:: RECORDS SUPPLIED ::
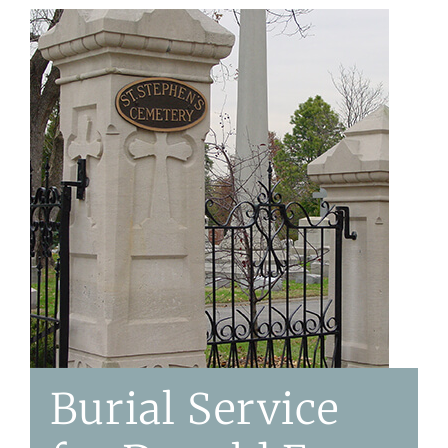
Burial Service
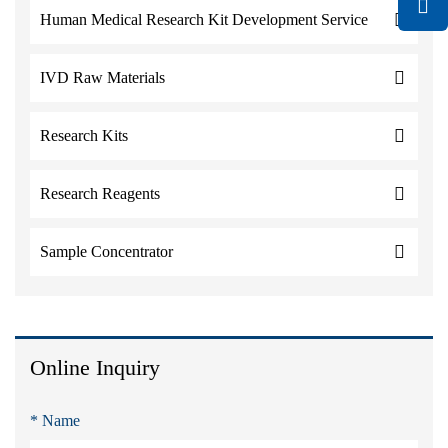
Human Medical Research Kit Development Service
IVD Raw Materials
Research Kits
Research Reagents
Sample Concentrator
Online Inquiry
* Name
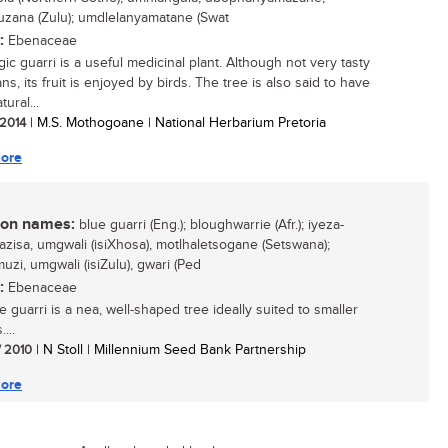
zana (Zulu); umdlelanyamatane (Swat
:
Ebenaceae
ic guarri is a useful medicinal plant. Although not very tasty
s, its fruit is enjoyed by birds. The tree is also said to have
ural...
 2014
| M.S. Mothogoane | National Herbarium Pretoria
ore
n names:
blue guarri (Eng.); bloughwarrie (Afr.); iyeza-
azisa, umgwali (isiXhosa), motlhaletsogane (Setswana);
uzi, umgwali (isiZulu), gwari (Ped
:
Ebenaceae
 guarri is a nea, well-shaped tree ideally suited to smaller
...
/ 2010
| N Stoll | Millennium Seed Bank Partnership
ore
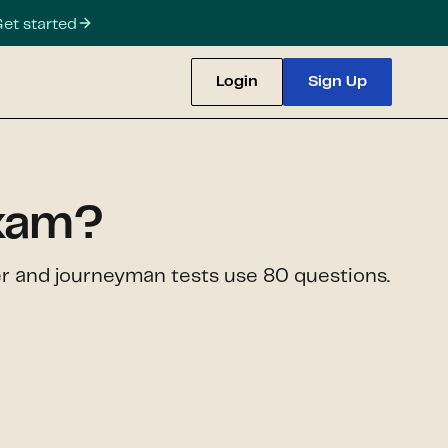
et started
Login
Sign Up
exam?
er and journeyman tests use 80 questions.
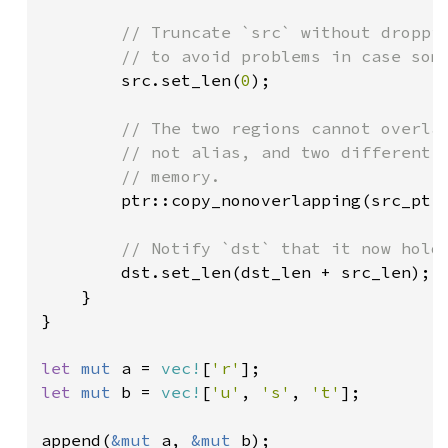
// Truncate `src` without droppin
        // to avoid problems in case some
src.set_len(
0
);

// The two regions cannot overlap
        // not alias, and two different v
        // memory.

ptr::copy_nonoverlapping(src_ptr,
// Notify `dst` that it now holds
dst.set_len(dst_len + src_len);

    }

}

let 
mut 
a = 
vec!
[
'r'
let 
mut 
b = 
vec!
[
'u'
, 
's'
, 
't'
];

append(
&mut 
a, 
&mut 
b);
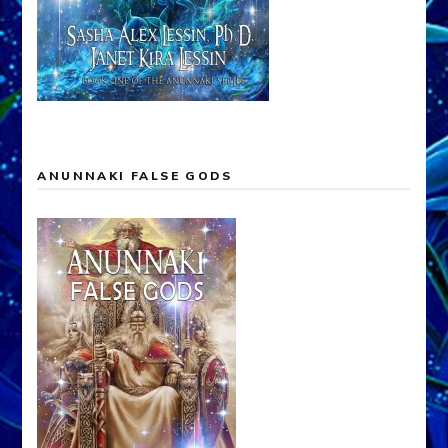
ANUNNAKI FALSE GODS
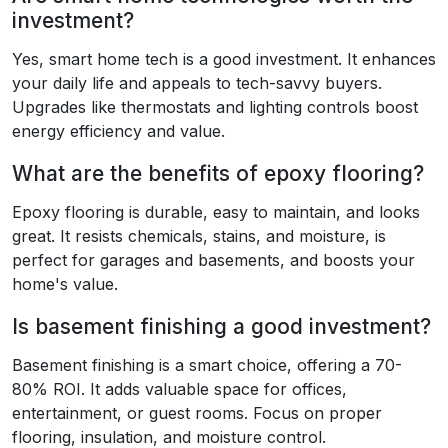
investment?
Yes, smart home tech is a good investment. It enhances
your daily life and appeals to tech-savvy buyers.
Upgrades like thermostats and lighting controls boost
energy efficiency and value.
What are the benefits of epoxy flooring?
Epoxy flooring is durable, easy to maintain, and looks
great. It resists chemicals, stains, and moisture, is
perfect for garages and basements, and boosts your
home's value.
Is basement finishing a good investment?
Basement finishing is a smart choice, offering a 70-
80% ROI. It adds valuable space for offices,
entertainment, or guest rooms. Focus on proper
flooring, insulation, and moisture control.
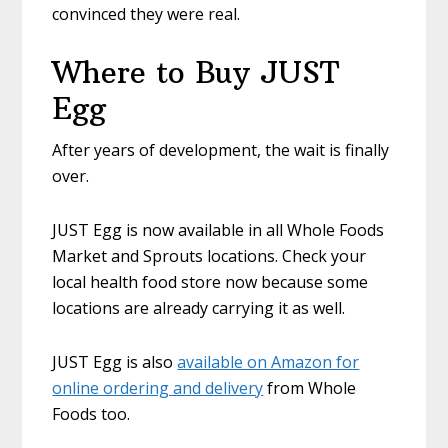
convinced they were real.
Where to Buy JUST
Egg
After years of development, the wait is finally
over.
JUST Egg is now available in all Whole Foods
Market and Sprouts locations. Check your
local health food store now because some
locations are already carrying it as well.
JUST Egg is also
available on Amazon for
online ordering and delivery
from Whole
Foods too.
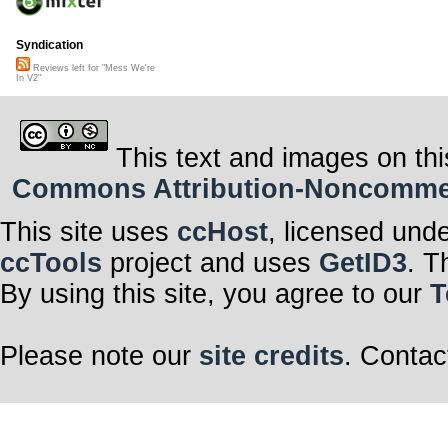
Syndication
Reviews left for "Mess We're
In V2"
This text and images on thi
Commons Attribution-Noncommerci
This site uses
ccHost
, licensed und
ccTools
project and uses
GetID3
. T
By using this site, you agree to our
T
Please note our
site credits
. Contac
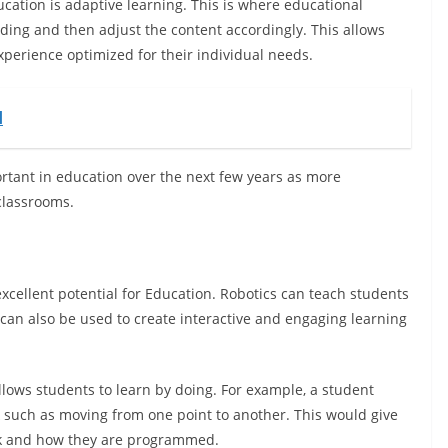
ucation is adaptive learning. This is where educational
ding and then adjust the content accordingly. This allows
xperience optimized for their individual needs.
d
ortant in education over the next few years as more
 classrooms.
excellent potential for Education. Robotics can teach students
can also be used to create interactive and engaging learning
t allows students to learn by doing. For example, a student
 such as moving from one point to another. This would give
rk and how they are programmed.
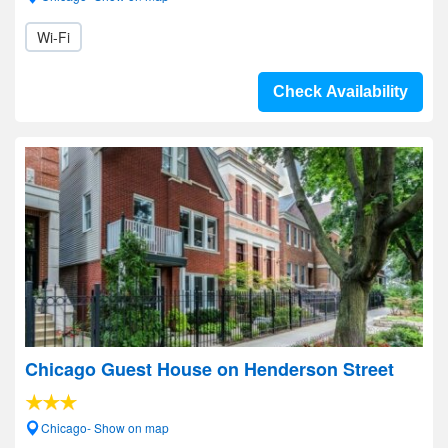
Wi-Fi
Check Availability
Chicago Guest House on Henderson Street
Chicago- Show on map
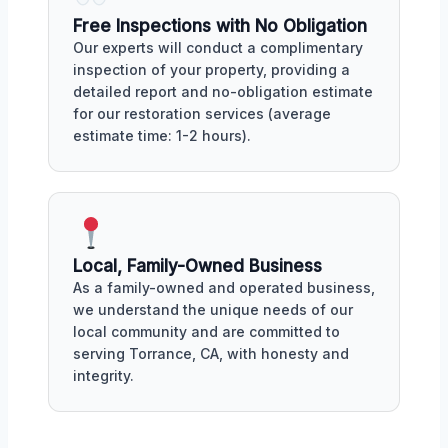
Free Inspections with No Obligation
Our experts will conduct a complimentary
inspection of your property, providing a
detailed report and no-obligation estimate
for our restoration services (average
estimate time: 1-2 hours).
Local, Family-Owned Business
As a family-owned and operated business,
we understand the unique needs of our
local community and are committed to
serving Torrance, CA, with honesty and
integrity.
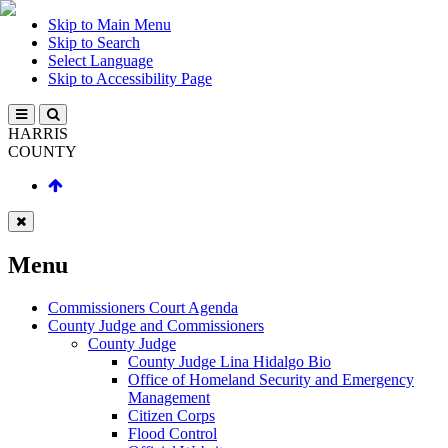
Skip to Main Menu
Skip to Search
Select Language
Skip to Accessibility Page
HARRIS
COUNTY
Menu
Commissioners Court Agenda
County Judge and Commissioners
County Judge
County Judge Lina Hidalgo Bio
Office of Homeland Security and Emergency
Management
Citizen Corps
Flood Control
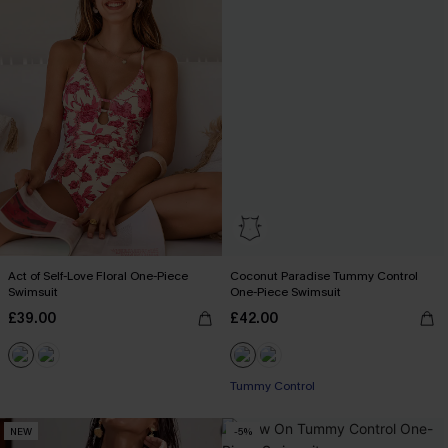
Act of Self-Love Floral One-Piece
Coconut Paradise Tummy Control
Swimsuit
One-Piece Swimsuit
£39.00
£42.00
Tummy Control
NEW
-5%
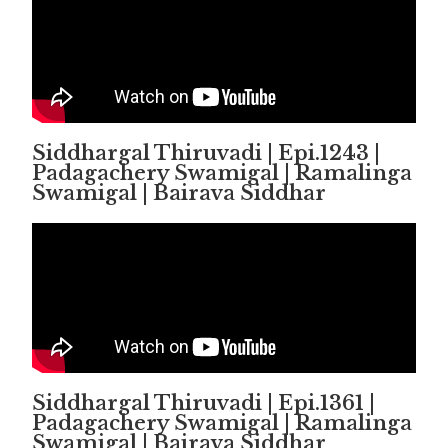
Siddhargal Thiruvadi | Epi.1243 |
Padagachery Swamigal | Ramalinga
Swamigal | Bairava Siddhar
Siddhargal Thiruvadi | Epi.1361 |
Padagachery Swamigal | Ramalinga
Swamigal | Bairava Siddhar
:::
[WHAT IS NEEDED]: Give the count, and only the count, of lines in these records that hold the string "students".

[RESULT OF THIS TASK]: 2